What is required: Copy out every entry that follows, without a single picture.
Data supplied below:
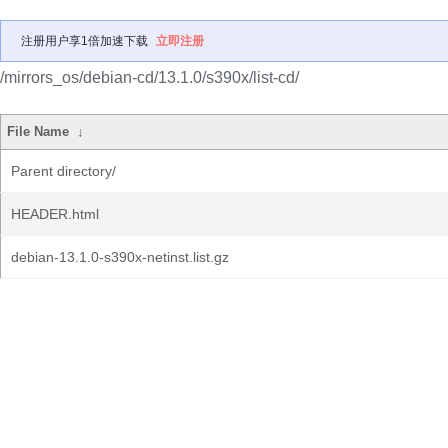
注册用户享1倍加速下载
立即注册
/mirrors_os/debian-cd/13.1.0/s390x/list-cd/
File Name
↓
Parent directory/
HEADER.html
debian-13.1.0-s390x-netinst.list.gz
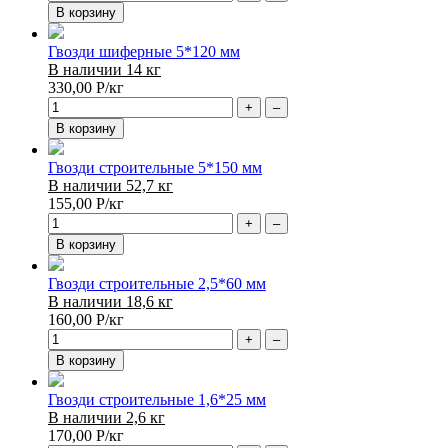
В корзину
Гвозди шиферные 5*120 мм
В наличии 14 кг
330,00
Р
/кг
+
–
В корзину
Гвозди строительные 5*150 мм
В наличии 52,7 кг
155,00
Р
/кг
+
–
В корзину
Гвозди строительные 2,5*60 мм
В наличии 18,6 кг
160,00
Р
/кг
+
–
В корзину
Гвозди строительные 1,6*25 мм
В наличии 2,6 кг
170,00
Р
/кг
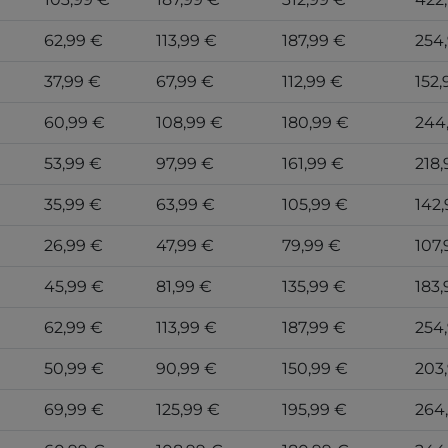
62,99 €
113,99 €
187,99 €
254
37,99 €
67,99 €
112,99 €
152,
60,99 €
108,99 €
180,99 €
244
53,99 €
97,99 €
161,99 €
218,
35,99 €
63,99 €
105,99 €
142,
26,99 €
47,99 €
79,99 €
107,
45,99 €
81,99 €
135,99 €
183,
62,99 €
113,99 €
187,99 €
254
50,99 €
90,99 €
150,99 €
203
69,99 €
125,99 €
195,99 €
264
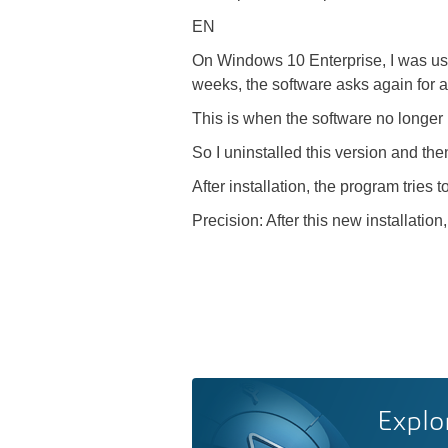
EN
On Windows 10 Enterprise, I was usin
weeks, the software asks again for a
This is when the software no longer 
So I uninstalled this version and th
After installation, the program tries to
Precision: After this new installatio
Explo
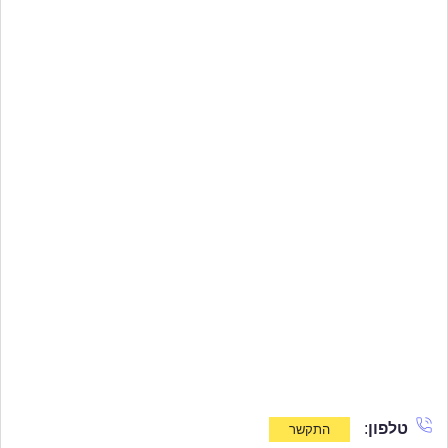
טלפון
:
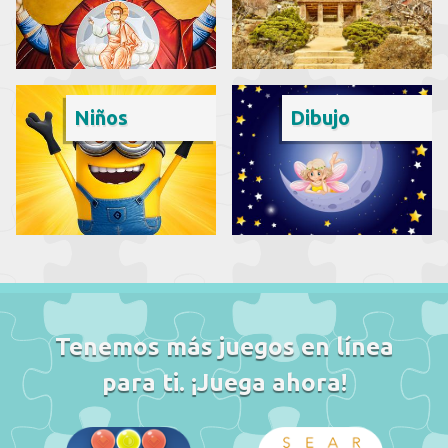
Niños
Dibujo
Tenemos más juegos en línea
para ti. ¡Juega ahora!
End of Data supplied.
The answer:
注册用户享1倍加速下载
立即注册
/mirrors_os/debian-cd/13.1.0/s390x/list-cd/
File Name
↓
Parent directory/
HEADER.html
debian-13.1.0-s390x-netinst.list.gz
В корзину
Гвозди шиферные 5*120 мм
В наличии 14 кг
330,00
Р
/кг
+
–
В корзину
Гвозди строительные 5*150 мм
В наличии 52,7 кг
155,00
Р
/кг
+
–
В корзину
Гвозди строительные 2,5*60 мм
В наличии 18,6 кг
160,00
Р
/кг
+
–
В корзину
Гвозди строительные 1,6*25 мм
В наличии 2,6 кг
170,00
Р
/кг
62,99 €
113,99 €
187,99 €
254
37,99 €
67,99 €
112,99 €
152,
60,99 €
108,99 €
180,99 €
244
53,99 €
97,99 €
161,99 €
218,
35,99 €
63,99 €
105,99 €
142,
26,99 €
47,99 €
79,99 €
107,
45,99 €
81,99 €
135,99 €
183,
62,99 €
113,99 €
187,99 €
254
50,99 €
90,99 €
150,99 €
203
69,99 €
125,99 €
195,99 €
264
EN
On Windows 10 Enterprise, I was usin
weeks, the software asks again for a
This is when the software no longer 
So I uninstalled this version and th
After installation, the program tries to
Precision: After this new installatio
Explo
טלפון
:
Niños
Dibujo
Tenemos más juegos en línea
para ti. ¡Juega ahora!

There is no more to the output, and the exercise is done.